Kipp now knows Danvers was one of the three robbers. The next day the stage arrives with the mail. The sheriff deputizes Rachin and plans to get rid of the bounty hunter. Edwards rescues Kipp, grateful that the bounty hunter is not after him. Kipp opens one of the letters in the mail pouch and looks at the contents, then looks at the sheriff and says, “Your likeness.” The sheriff reveals himself as one of the robbers when he pulls a gun on Kipp, but Alice Williams kills him. She explains that Brand deserved it for shooting her husband. Julie, who had been watching, struggles with Alice for her gun and Kipp subdues Alice. Kipp realizes that Alice is the third robber. He searches her saddle bag and finds the stolen money. Kipp decides to settle in Twin Forks. He marries Julie, and becomes the new town sheriff.

==Cast==
- Randolph Scott as Jim Kipp
- Dolores Dorn as Julie Spencer
- Marie Windsor as Alice Williams
- Howard Petrie as Sheriff Brand
- Harry Antrim as Dr. Spencer
- Robert Keys as George Williams
- Tyler MacDuff as Vance
- Ernest Borgnine as Rachin
- Dub Taylor as Danvers
- Fess Parker as the young cowboy who rides into and back out of town in the ending scene.(uncredited)
- Mickey Simpson 1 scene--he is hassling Alice in The Palace Saloon.(uncredited)
- Archie R. Twitchell as Harrison

Blonde Delores Dorn fights brunette Marie Windsor in this Italian poster for the film.

==Production notes==
Critics responded favorably to DeToth's skills as a director, especially his ability to seamlessly integrate 3-D effects into the picture as well as for his long tracking shots filmed on location. Unlike other films of the early 50s that were shot in color, The Bounty Hunters color photography still shows well to more modern audiences.
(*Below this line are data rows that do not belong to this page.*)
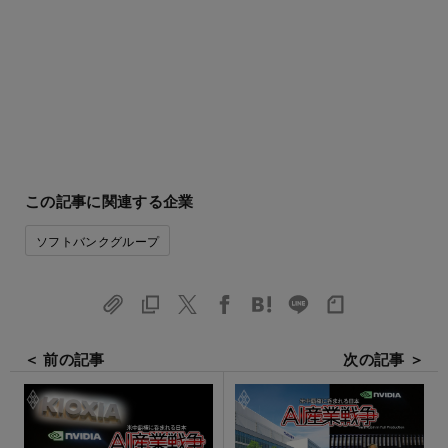
この記事に関連する企業
ソフトバンクグループ
＜ 前の記事
次の記事 ＞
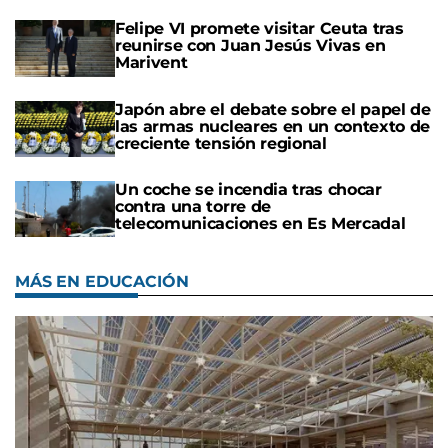
Felipe VI promete visitar Ceuta tras
reunirse con Juan Jesús Vivas en
Marivent
Japón abre el debate sobre el papel de
las armas nucleares en un contexto de
creciente tensión regional
Un coche se incendia tras chocar
contra una torre de
telecomunicaciones en Es Mercadal
MÁS EN EDUCACIÓN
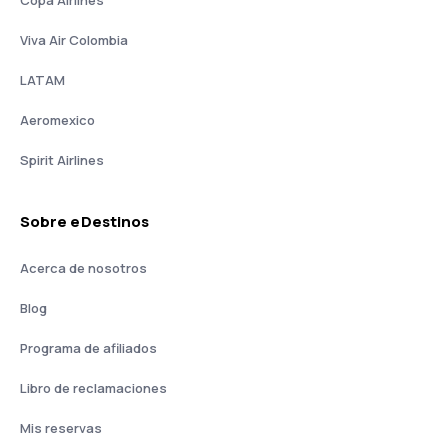
Copa Airlines
Viva Air Colombia
LATAM
Aeromexico
Spirit Airlines
Sobre eDestinos
Acerca de nosotros
Blog
Programa de afiliados
Libro de reclamaciones
Mis reservas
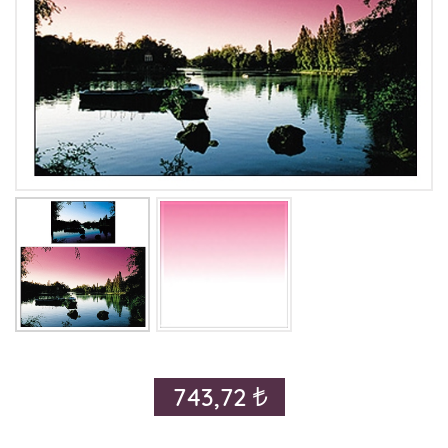
743,72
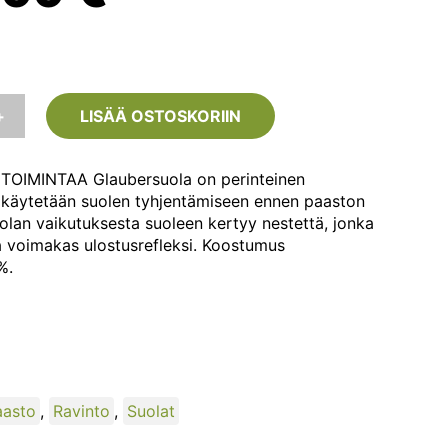
inta
hinta
i:
on:
+
LISÄÄ OSTOSKORIIN
,50 €.
2,99 €.
IMINTAA Glaubersuola on perinteinen
a käytetään suolen tyhjentämiseen ennen paaston
uolan vaikutuksesta suoleen kertyy nestettä, jonka
a voimakas ulostusrefleksi. Koostumus
%.
aasto
,
Ravinto
,
Suolat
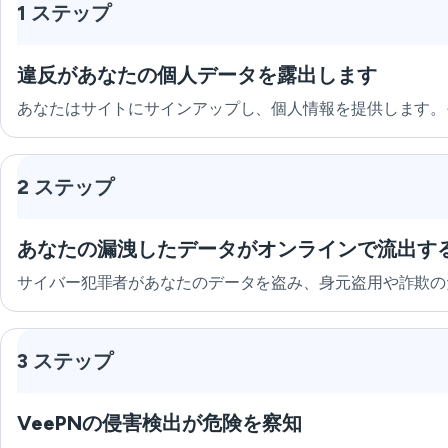
1 ステップ
違反があなたの個人データを露出します
あなたはサイトにサインアップし、個人情報を提供します。
2 ステップ
あなたの漏洩したデータがオンラインで流出す
サイバー犯罪者があなたのデータを盗み、身元盗用や詐欺の
3 ステップ
VeePNの侵害検出が危険を察知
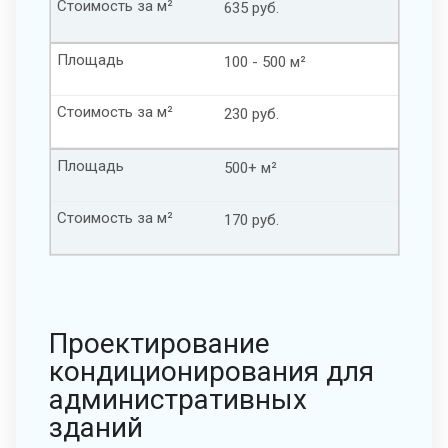
Стоимость за м²
635 руб.
Площадь
100 - 500 м²
Стоимость за м²
230 руб.
Площадь
500+ м²
Стоимость за м²
170 руб.
Проектирование
кондиционирования для
административных
зданий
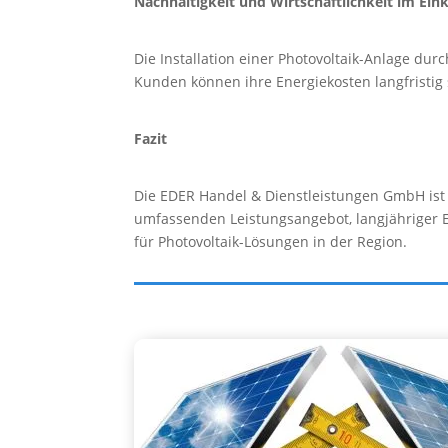
Nachhaltigkeit und Wirtschaftlichkeit im Ein
Die Installation einer Photovoltaik-Anlage dur
Kunden können ihre Energiekosten langfristig
Fazit
Die EDER Handel & Dienstleistungen GmbH ist e
umfassenden Leistungsangebot, langjähriger 
für Photovoltaik-Lösungen in der Region.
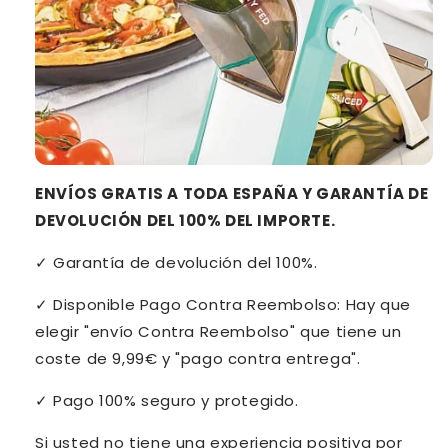
ENVÍOS GRATIS A TODA ESPAÑA Y GARANTÍA DE
DEVOLUCIÓN DEL 100% DEL IMPORTE.
✓
Garantía de devolución del 100%.
✓
Disponible Pago Contra Reembolso:
Hay que
elegir "envío Contra Reembolso" que tiene un
coste de 9,99€ y "pago contra entrega".
✓
Pago 100% seguro y protegido.
Si usted no tiene una experiencia positiva por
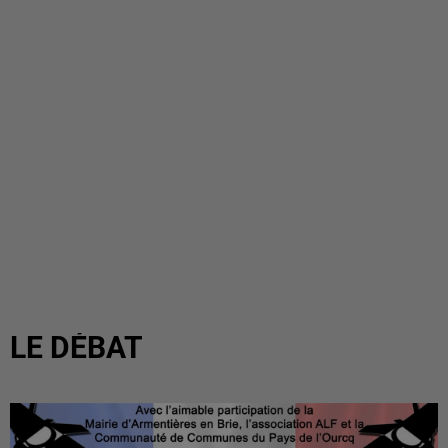
LE DÉBAT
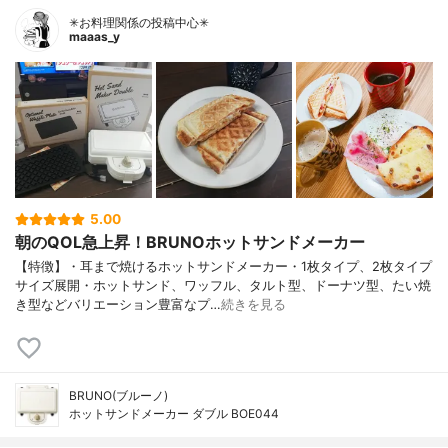
✳お料理関係の投稿中心✳
maaas_y
5.00
朝のQOL急上昇！BRUNOホットサンドメーカー
【特徴】・耳まで焼けるホットサンドメーカー・1枚タイプ、2枚タイプ
サイズ展開・ホットサンド、ワッフル、タルト型、ドーナツ型、たい焼
き型などバリエーション豊富なプ…
続きを見る
BRUNO(ブルーノ)
ホットサンドメーカー ダブル BOE044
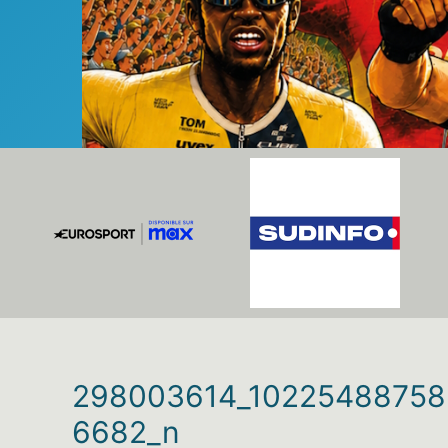
298003614_10225488758
6682_n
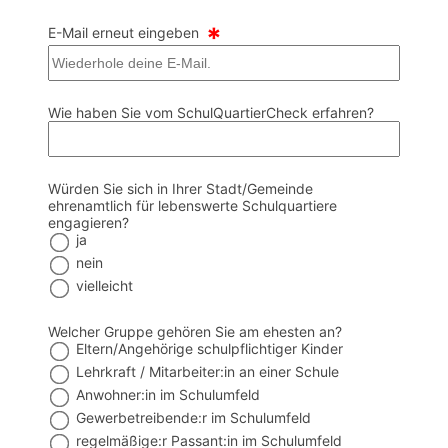
*
E-Mail erneut eingeben
Wie haben Sie vom SchulQuartierCheck erfahren?
Würden Sie sich in Ihrer Stadt/Gemeinde
ehrenamtlich für lebenswerte Schulquartiere
engagieren?
ja
nein
vielleicht
‍Welcher Gruppe gehören Sie am ehesten an?
Eltern/Angehörige schulpflichtiger Kinder
Lehrkraft / Mitarbeiter:in an einer Schule
Anwohner:in im Schulumfeld
Gewerbetreibende:r im Schulumfeld
regelmäßige:r Passant:in im Schulumfeld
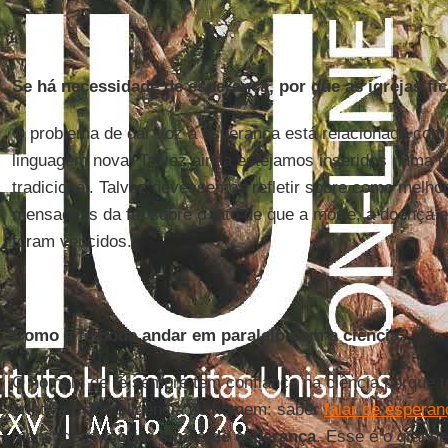
Se há necessidade de esperança, por que as igrejas fi
O problema de dar voz à esperança está relacionado com
linguagem nova. Talvez ainda estejamos inseridos numa 
tradicional. Talvez devêssemos refletir sobre como melhor
mensagens da fé, sobre o fato de que a morte, a doença 
foram vencidos.
Como a fé pode andar em paralelo com a ciência?
O homem de fé sempre tem confiança na ciência porque t
criativa, na inteligência do homem: saber
falar de esperan
mensagens e
criar sinais de esperança
. Esse é o grand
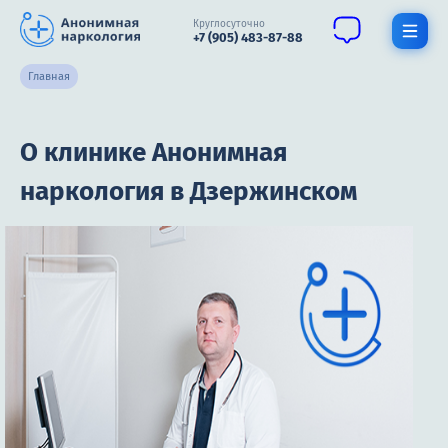
Круглосуточно
+7 (905) 483-87-88
Главная
Получить помощь специалиста
О клинике Анонимная
О нас
наркология в Дзержинском
Наркомания
Алкоголизм
Нарколог
Стационар
Психиатрия
Цены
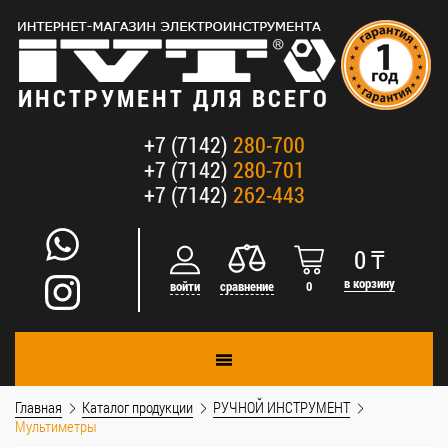
ИНСТРУМЕНТ ДЛЯ ВСЕГО
+7 (7142)
280-700
+7 (7142)
280-701
+7 (7142)
262-443
0
₸
в корзину
войти
сравнение
0
Главная
Каталог продукции
РУЧНОЙ ИНСТРУМЕНТ
Мультиметры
Winston Miller's screenplay included notable dialogue such as Kipp explaining that one reason he was a bounty hunter rather than a lawman was that he could enforce the law but didn't have to "to break up fights or throw drunks in jail." When asked by the town sheriff why he became a bounty hunter, Kipp counts his cash reward, replying, "I'm counting the reasons." Another scene features Julie, whose father is a doctor, criticizing Kipp's gun in comparison to her father's medical instruments, saying it's not a "stethoscope", causing Kipp to caustically remark, "No, but properly used it can be very good for the human race."

Near the movie's conclusion, Julie and Alice fight over a gun. Although much of the fight was omitted from the film's final edit, pre-release publicity promoted it as a fight where "blonde Dolores Dorn and brunette Marie Windsor stage their own hair-pulling, scratching, swinging scrimmage." DeToth allegedly filmed the scene in one take, without a rehearsal, and encouraged the women to actually fight each other. At the end of the fight, both women were covered with dirt and perspiration. One reviewer noted that the studio described it as one of the most "fiercely fought" fights between two women ever filmed.

Contemporary critics have pointed out that Kipp's marriage to Julie, played by Dolores Dorn, who was 36 years his junior, seems unusual to current movie audiences. The Bounty Hunter was Dorn's screen debut.